Debu itu sumber penyakit, makanya kalo orang bersih-bersih biasanya pake masker untuk menghindari debu. Jadi orang (pencipta lagu) ini pengen menyatakan kalau dirinya sebagai debu dan dihindari banyak orang begitu?? Udah merasa hidupnya terlalu ramai apa gimana sampe dia pengen jadi debu yang dihindari sama orang-orang. Debu itu sumber penyakit.

Dari awal saya dengerin lagu ini udah kasian. Melasss banget ini lagu. Galaunya udah stadium empat. Keparat.

Coba deh ya kata debu itu diganti pake emas atau berlian atau benda lain yang lebih penting dan berguna. Hmm kalo pake berlian sih gak masuk ya, soalnya berlian kan tiga suku kata (ber-li-an) jadi nadanya bisa berubah, pake emas dong kalo begitu, sama-sama dua suku kata (e-mas). Kalo misalnya masih mikir lagi emas nggak berbentuk butiran, tapi batangan. yah mikir aja lagi lebih dalem, emas yang mau dibentuk buat kalung itu apa nggak dijadiin butiran-butiran dulu tuh!

Kalo make kata emas sebagai wujud kegalauannya itu akan lebih ngasih nilai ke galauers itu sendiri. Emas atau berlian loh mahal, eksklusif, kinclong, diinginkan dan disukai hampir semua orang, tapi Cuma orang-orang tertentu yang bisa memilikinya.

Nah, menurut saya untuk orang-orang penganut paham galauisme, jadilah umat galau yang bermartabat, berkelas, dan elegan. Jati diri itu penting, begitu juga dengan pencitraan.

Jangan mau Cuma menjadi umat galau yang istilahnya galau akut atau kalau itungan nyawa gitu udah koma. Cuma pengen orang tahu, biar orang kasian, terus iba, terus diperhatiin, terus PDKT, terus lanjut dan ternyata nggak sampe jadian tapi Cuma di-PHP-in (PHP: Pemberi Harapan Palsu), dan akhirnya galau lagi, lebih parah, sekarat.

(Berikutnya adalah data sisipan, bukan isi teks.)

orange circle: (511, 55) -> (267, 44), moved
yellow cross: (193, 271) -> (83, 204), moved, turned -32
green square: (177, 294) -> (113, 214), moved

Mampuss kan. Ujung-ujungnya stress, bunuh diri, dan jadi makhluk terbodoh di dunia dan akhirat. Hina sekali hidupnya.

Jadilah umat galau yang seperti emas atau berlian itu tadi. Terlihat menarik, tapi tidak mengganggu, malah menyenangkan, berkilau atau ceria, dan orang akan memberikan perhatian yang lebih, bukan karena kasihan, tapi karena kagum.
 Walau dalam hati kamu adalah debu, biarin aja, tahan debu itu di dalam, jangan dikeluarin, karena itu kotor, sumber penyakit. Keluarin aja emas dan berlian yang berkilau itu. Akting lah sedikit-sedikit. Jangan apa adanya terus tapi mengharap belas kasihan orang. Selama kita bukan fakir miskin (dalam arti beneran ya, bukan fakir asmara) kita nggak perlu minta orang untuk kasihan dan prihatin sama kita.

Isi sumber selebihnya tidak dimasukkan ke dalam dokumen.